Kutatap wajah Ibu dengan pandangan matanya yang tenang. Kata-katanya merasuk dan membuat bulu kudukku merinding karena haru. Aku memalingkan wajah sambil mengerjap supaya tidak menangis. Bisa repot kalau menangis dalam kondisi memasak seperti ini.

"Orang tua Kai juga pasti memikirkan hal yang sama. Bagi kami orang tua yang mulai keriput ini, melihat anak-anak bahagia adalah hal yang membahagiakan juga."

Sebagai ganti tepukan di bahu, Ibu menyikut lenganku lalu mengubah topik menjadi serangkaian instruksi. Selama beberapa menit berikutnya pikiranku yang penuh teralihkan dengan mengoles molten espresso untuk menambah kelezatan tiramisu.

Satu jam kemudian aku meregangkan tubuh sementara tiramisu didinginkan. Rumah terasa sepi. Ayah dan Keanu sejak tadi pagi sibuk di dalam kamar untuk mengurus proyek. Sementara Ibu baru saja masuk ke dalam kamar untuk beristirahat.

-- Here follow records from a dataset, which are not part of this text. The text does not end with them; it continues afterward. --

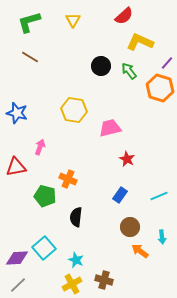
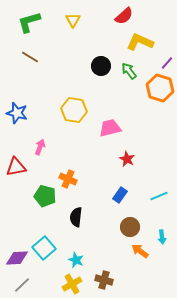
gray line: moved 4 px right
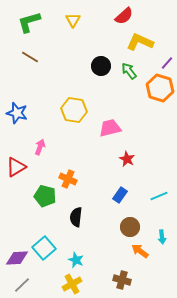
red triangle: rotated 20 degrees counterclockwise
brown cross: moved 18 px right
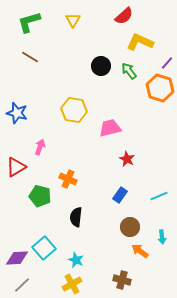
green pentagon: moved 5 px left
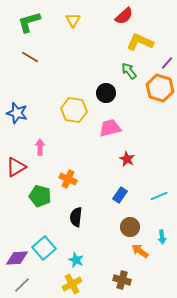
black circle: moved 5 px right, 27 px down
pink arrow: rotated 21 degrees counterclockwise
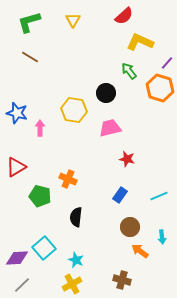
pink arrow: moved 19 px up
red star: rotated 14 degrees counterclockwise
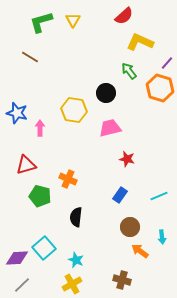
green L-shape: moved 12 px right
red triangle: moved 10 px right, 2 px up; rotated 15 degrees clockwise
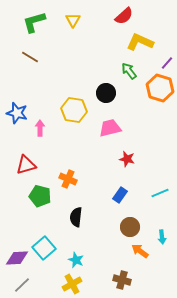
green L-shape: moved 7 px left
cyan line: moved 1 px right, 3 px up
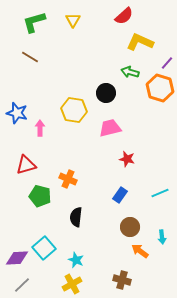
green arrow: moved 1 px right, 1 px down; rotated 36 degrees counterclockwise
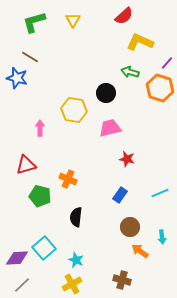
blue star: moved 35 px up
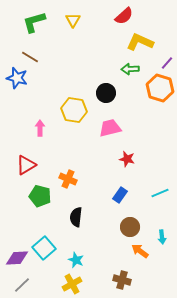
green arrow: moved 3 px up; rotated 18 degrees counterclockwise
red triangle: rotated 15 degrees counterclockwise
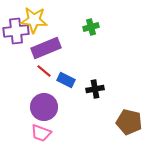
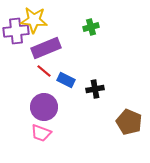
brown pentagon: rotated 10 degrees clockwise
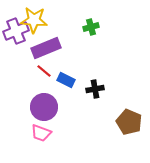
purple cross: rotated 15 degrees counterclockwise
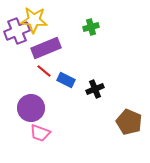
purple cross: moved 1 px right
black cross: rotated 12 degrees counterclockwise
purple circle: moved 13 px left, 1 px down
pink trapezoid: moved 1 px left
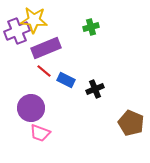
brown pentagon: moved 2 px right, 1 px down
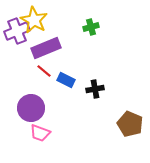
yellow star: rotated 24 degrees clockwise
black cross: rotated 12 degrees clockwise
brown pentagon: moved 1 px left, 1 px down
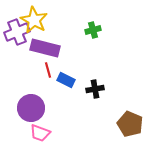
green cross: moved 2 px right, 3 px down
purple cross: moved 1 px down
purple rectangle: moved 1 px left; rotated 36 degrees clockwise
red line: moved 4 px right, 1 px up; rotated 35 degrees clockwise
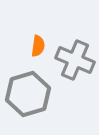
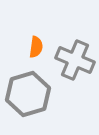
orange semicircle: moved 2 px left, 1 px down
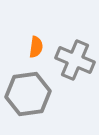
gray hexagon: rotated 9 degrees clockwise
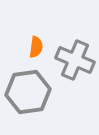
gray hexagon: moved 2 px up
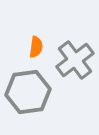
gray cross: rotated 30 degrees clockwise
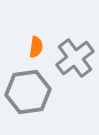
gray cross: moved 2 px up
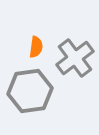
gray hexagon: moved 2 px right, 1 px up
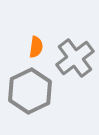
gray hexagon: rotated 18 degrees counterclockwise
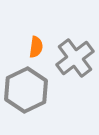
gray hexagon: moved 4 px left, 1 px up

Aku duduk di ruang keluarga sambil memandangi foto-foto yang dipajang di sana. Selain foto-foto masa kecilku dan Keanu, juga ada foto-foto di pernikahan. Kusentuh fotoku yang sedang mencium punggung tangan Kai, merasakan kerinduan yang besar pada laki-laki itu.

Suara bel rumah terdengar tiba-tiba, membuatku terlonjak. Aku bergegas beranjak ke pintu depan sebelum Ibu terganggu dengan suara belnya. Kubuka pintu sambil berpikir siapa tamu yang datang di siang hari ini lalu terhenyak. Laki-laki yang kurindukan tepat berada di hadapanku.